• Task prompt: The finished copy should hold every entry exactly as given, and no pictures.

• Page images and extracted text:
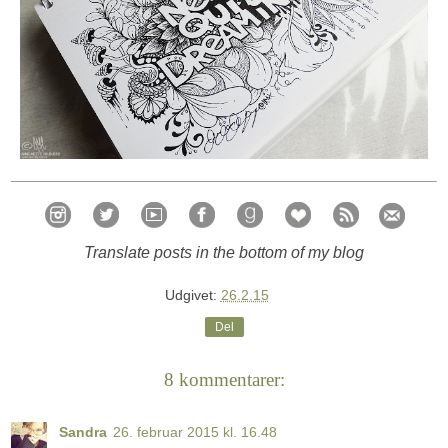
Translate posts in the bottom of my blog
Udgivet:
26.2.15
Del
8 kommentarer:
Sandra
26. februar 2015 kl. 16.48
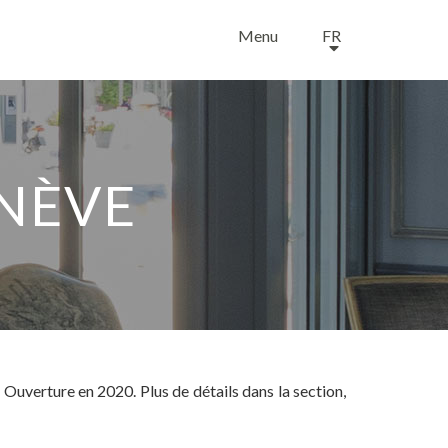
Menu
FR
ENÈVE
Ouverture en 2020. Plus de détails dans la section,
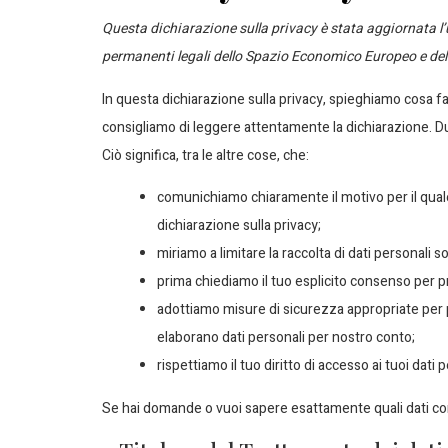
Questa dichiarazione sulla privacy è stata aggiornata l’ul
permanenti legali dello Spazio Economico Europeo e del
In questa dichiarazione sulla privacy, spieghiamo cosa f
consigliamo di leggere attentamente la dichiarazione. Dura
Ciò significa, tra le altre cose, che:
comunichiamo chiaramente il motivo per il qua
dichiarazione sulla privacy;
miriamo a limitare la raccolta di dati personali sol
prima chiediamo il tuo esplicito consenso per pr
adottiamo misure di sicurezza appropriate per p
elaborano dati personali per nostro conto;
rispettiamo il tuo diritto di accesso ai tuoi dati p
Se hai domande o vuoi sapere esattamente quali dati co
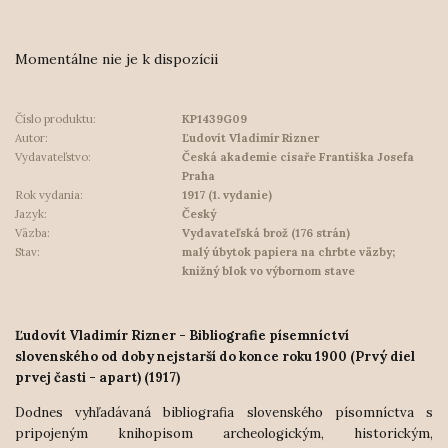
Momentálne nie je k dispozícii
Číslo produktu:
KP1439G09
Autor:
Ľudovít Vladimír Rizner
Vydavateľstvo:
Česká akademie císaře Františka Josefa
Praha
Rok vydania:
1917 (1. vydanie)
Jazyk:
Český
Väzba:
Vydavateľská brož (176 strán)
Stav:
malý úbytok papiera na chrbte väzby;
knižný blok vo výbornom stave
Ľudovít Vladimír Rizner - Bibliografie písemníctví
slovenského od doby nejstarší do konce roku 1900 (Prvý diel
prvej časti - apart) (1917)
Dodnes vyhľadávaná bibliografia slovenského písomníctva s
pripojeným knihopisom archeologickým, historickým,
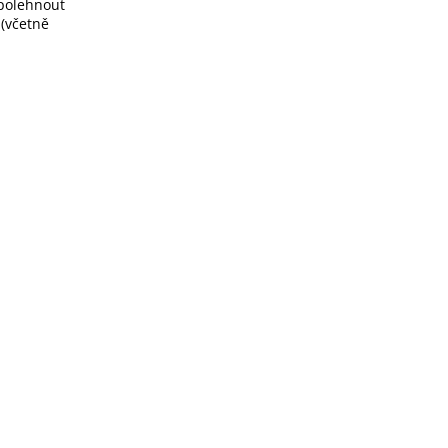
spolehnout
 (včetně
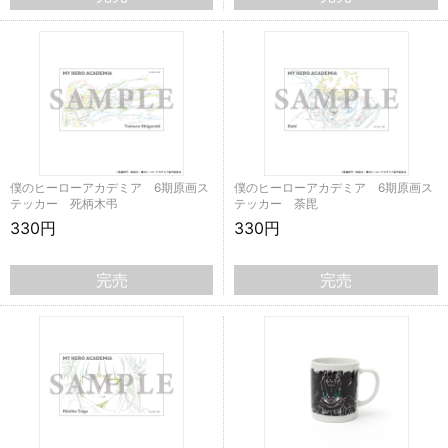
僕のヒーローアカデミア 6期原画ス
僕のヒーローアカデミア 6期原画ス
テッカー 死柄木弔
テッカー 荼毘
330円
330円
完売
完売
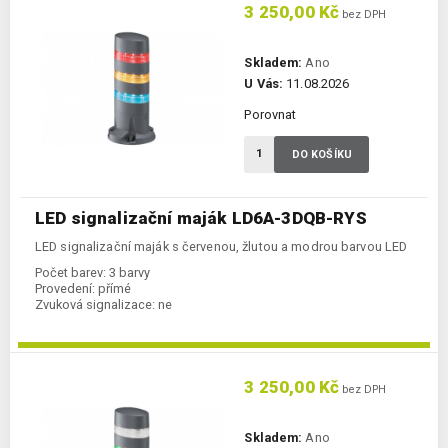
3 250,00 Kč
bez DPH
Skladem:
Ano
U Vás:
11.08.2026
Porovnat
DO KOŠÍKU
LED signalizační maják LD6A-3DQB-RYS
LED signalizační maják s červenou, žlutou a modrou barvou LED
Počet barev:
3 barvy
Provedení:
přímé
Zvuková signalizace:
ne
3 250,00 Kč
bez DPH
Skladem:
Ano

• Output for this exercise:
Translate posts in the bottom of my blog
Udgivet:
26.2.15
Del
8 kommentarer:
Sandra
26. februar 2015 kl. 16.48
Menu
FR
ENÈVE
Ouverture en 2020. Plus de détails dans la section,
Questa dichiarazione sulla privacy è stata aggiornata l’ul
permanenti legali dello Spazio Economico Europeo e del
In questa dichiarazione sulla privacy, spieghiamo cosa f
consigliamo di leggere attentamente la dichiarazione. Dura
Ciò significa, tra le altre cose, che:
comunichiamo chiaramente il motivo per il qua
dichiarazione sulla privacy;
miriamo a limitare la raccolta di dati personali sol
prima chiediamo il tuo esplicito consenso per pr
adottiamo misure di sicurezza appropriate per p
elaborano dati personali per nostro conto;
rispettiamo il tuo diritto di accesso ai tuoi dati p
Se hai domande o vuoi sapere esattamente quali dati co
Momentálne nie je k dispozícii
Číslo produktu:
KP1439G09
Autor:
Ľudovít Vladimír Rizner
Vydavateľstvo:
Česká akademie císaře Františka Josefa
Praha
Rok vydania:
1917 (1. vydanie)
Jazyk:
Český
Väzba:
Vydavateľská brož (176 strán)
Stav:
malý úbytok papiera na chrbte väzby;
knižný blok vo výbornom stave
Ľudovít Vladimír Rizner - Bibliografie písemníctví
slovenského od doby nejstarší do konce roku 1900 (Prvý diel
prvej časti - apart) (1917)
Dodnes vyhľadávaná bibliografia slovenského písomníctva s
pripojeným knihopisom archeologickým, historickým,
spolehnout
 (včetně
僕のヒーローアカデミア 6期原画ス
僕のヒーローアカデミア 6期原画ス
テッカー 死柄木弔
テッカー 荼毘
330円
330円
完売
完売
3 250,00 Kč
bez DPH
Skladem:
Ano
U Vás:
11.08.2026
Porovnat
DO KOŠÍKU
LED signalizační maják LD6A-3DQB-RYS
LED signalizační maják s červenou, žlutou a modrou barvou LED
Počet barev:
3 barvy
Provedení:
přímé
Zvuková signalizace:
ne
3 250,00 Kč
bez DPH
Skladem:
Ano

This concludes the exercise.